In a vaccination campaign that ended on 31 December 2017, 149,962 children aged six months to six years were administered vaccines for diphtheria and other life threatening diseases. Additionally, 165,927 children and adolescents aged seven years to 15 years were given diphtheria tetanus (DT) vaccine.
School children, living in areas close to the Rohingya camps in Ukhia and Tekhna sub-districts have since been administered a dose of DT vaccine, as part of the outbreak response. Childhood vaccination coverage is already high in Bangladesh. Protecting children with another dose of DT as a precautionary measure, is intended to further curtail the spread of the disease.
Source: WHO South East Asia Regional Office, 2 January 2018
Estimates suggest that by 2025 up to half of new building materials might contain nanomaterials. However, what is known about where and how these ‘ingredients’ are used is incomplete. For all their benefits, these very small-scale particles and fibres could also carry risks.
The Institute of Occupational Safety and Health (IOSH) has recently published guidance based on investigations by a team of Loughborough University researchers who set out to discover what is known about the prevalence of nanomaterials in construction, to test possible risks in the lab and to give guidance for manufacturers of nanomaterials or products containing them and people working in construction or demolition.
Source: iosh, 8 January 2018
On 12 January 2018, the European Food Safety Authority (EFSA) opened a public consultation on its draft guidance for the risk assessment of nanoscience and nanotechnology applications in the food and feed chain. The guidance covers the relevant areas within EFSA’s remit, such as novel foods, food contact materials, food and feed additives, and pesticides.

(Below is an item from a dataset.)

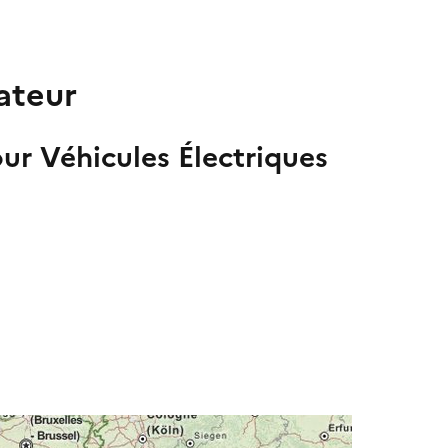
ateur
ur Véhicules Électriques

The new document takes account of scientific developments that have taken place since publication of the previous guidance in 2011, particularly studies that offer new insights into exposure assessment and hazard characterisation of nanomaterials.
It also considers nano-specific considerations relating to in vivo/in vitro toxicological studies and outlines a tiered framework for toxicological testing, and proposes ways to carry out risk characterisation and uncertainty analysis.
Interested parties can submit comments until 4 March 2018.
Source: EFSA, 12 January 2018
A research report, RR1121 ‘Overview of carbon capture and storage (CCS) projects at HSE’s Buxton Laboratory’, recently published by the Health and Safety Executive (HSE) provides an overview of applied scientific work on CCS undertaken at HSE’s Buxton Laboratory. The work includes laboratory-scale and field-scale experiments, evaluation of complex dispersion models for dense-phase carbon dioxide releases, development of decision support tools for pipeline risk assessment and publication of best practice guidelines. In particular, work has focussed on assessing the hazards posed by the accidental release of dense-phase carbon dioxide transported by pipeline. The research has been primarily funded by HSE and industry, with support from the European Union.
HSE’s scientific work is intended to help reduce both the risks and costs of any future development of industrial-scale CCS by contributing to the assessment and control of risks early in the design and deployment of the technology. The research has contributed to the scientific evidence base that, if CCS is deployed in with UK, will inform HSE policy decisions to ensure that the regulatory framework for pipelines is effective and proportionate to the potential risks associated with CCS.